How Wounded Knee Brought Hope to the Holy Land

On December 29th, 1890 more than 200 men, women and children of the Lakota people, one of the indigenous populations of North America, were massacred by the US Cavalry, near Wounded Knee Creek in South Dakota. At the time, the slaughter was celebrated by much of the American public as an important step in eliminating the Indian population.

In 1973, an incident of resistance and civil disobedience took place on the site, chosen for its symbolic value. The National Congress of American Indians is still campaigning to overturn the medals of honour awarded to soldiers involved in the 1890 massacre.

This year, on the 125th anniversary of the massacre, a global movement was formed to “heal the hearts.”  The request read, “You personally, your family, your friends, your community, your tribe, your church, your loved ones, your not so loved ones, your nation, your people, orphans, all homeless and hermits; We invite you to join in” and we were encouraged to gather “at your local sites of massacre, holocaust, places of human grief and suffering, places of worship, or in your own home.”

The Abraham Reunion, a local movement led by peace activist, Eliyahu McLean, organized a day of “healing of the hearts” to coincide with global activities. Israelis and Palestinians joined together to support each other in listening to each other’s pain and enjoining in prayers for healing and comfort. I participated, representing the Elijah Interfaith Institute, which has considered the question of how we deal with painful memories and how we transform memories into hope.

Sadly, there are many sites of human grief on this Holy Land. Our first stop was the Garden of the Mothers in the Druze city of Daliyat Hakarmel. The Garden was planted by women from Jewish, Christian, Muslim and Druze families to commemorate the lives lost in the Carmel Fires of five years ago. The fire did not discriminate. There were victims and heroes from all communities. Local civil and religious leaders from all faiths joined those of us who had travelled from Jerusalem, Bethlehem, Issawiyah and Nablus as we prayed in memory of those whose lives were lost.

Our next stop was Fureidis, where many survivors of the slaughter at the Palestinian town of Al-Tantura (Hof Dor) restarted their lives after 1948. Two descendants of the pre-1948 villagers were with us and they told the haunting story of how the IDF decided to level the town completely, killing about 150 people who stood in their way. The victims are buried under the parking lot at the beach. Most people who go to the beach have no idea that the ground on which they stand was the site of great tragedy and bloodshed. Only after historians such as Hillel Cohen and Teddy Katz revealed the story was it acknowledged in any way by Israel and only last year were descendants permitted to make any markings of the burial site.

Our group formed a circle around the heirs of the tragic story and prayed that their pain would be healed.
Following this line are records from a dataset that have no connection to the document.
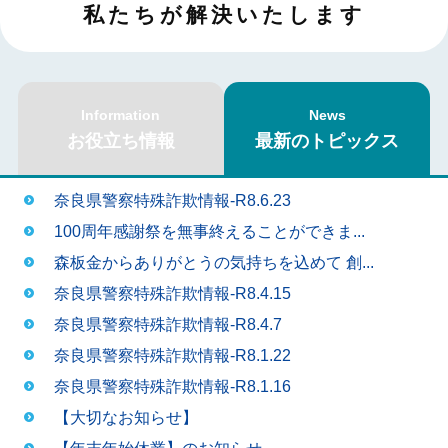
私たちが解決いたします
Information
News
お役立ち情報
最新のトピックス
News
奈良県警察特殊詐欺情報-R8.6.23
最
100周年感謝祭を無事終えることができま...
森板金からありがとうの気持ちを込めて 創...
新
奈良県警察特殊詐欺情報-R8.4.15
奈良県警察特殊詐欺情報-R8.4.7
の
奈良県警察特殊詐欺情報-R8.1.22
奈良県警察特殊詐欺情報-R8.1.16
ト
【大切なお知らせ】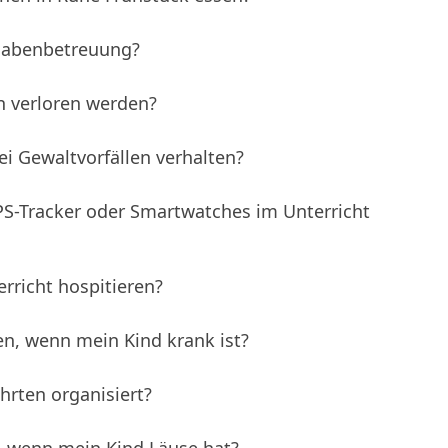
fgabenbetreuung?
 verloren werden?
i Gewaltvorfällen verhalten?
S-Tracker oder Smartwatches im Unterricht
rricht hospitieren?
n, wenn mein Kind krank ist?
hrten organisiert?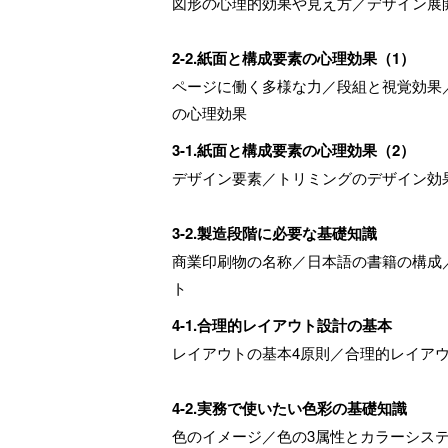
図形の心理的効果や見え方／デザイン展
2-2.紙面と構成要素の心理効果（1）
ページに働く多様な力／段組と視覚効果
の心理効果
3-1.紙面と構成要素の心理効果（2）
デザイン要素／トリミングのデザイン効
3-2.製造段階に必要な基礎知識
商業印刷物の名称／日本語の書籍の構成
ト
4-1.合理的レイアウト設計の基本
レイアウトの基本4原則／合理的レイア
4-2.実務で使いたい色彩の基礎知識
色のイメージ／色の3属性とカラーシス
Our final stop was the Park Hotel in Netanya, the site of the 2002 Pesach terror attack in which 30 people were murdered.  The manager of the hotel, who lost his son-in-law in the attack and who was called to the hotel that tragic night, described in detail exactly what had taken place. At the end of his presentation, questions were asked about how best to commemorate such events. The only contribution we could make was, once again, to pray for healing.

Perhaps ironically, the day that was full of such painful memories was uplifting. For Palestinians and Israelis, Jews, Muslims, Christians and Druze, to stand shoulder to shoulder and to realize that we were all perpetrators and all victims, all capable of causing pain but all able to contribute to healing, that we are bound by our common history and that the pain of one part of society hurts all of us, to realize those things gave us renewed determination and hope.

As Alon Goshen-Gottstein wrote for the 2014 meeting of the Elijah Board of World Religious Leaders, “Hope is affirmed in our ability to move beyond trauma, past pain, beyond conflict. Hope is affirmed in the very recognition that our memories are not fixed, but always open to interpretation, to restatement, to new perspectives. Hope is not simply the passive waiting for circumstances to change from the outside, but the hard won efforts of bringing about transformation in our traditions and overcoming those places where they seem to be locked, beyond hope, into negative views of the other. Ultimately, hope is the fulfilment and realization of the higher goals of our tradition. If our collective memory brings to us the higher ideals of our tradition and the pained memories of our tradition’s interactions with others, hope lies in fulfilling the higher ideals of our tradition in the very arena that had been given to conflict and disharmony previously. Our higher ideals inspire us and give us hope that they may be realized even in the domain of conflicted memory.”

When we stood together on the beach of Netanya at sunset and offered a final prayer and then, led by minstrel Gabi Meyer Halevy, sang and danced together, first somber, prayerful tunes and then celebratory music, our painful memories became sparks of hope. By hearing and acknowledging each other, we created a new shared memory of mutual support – we built hope.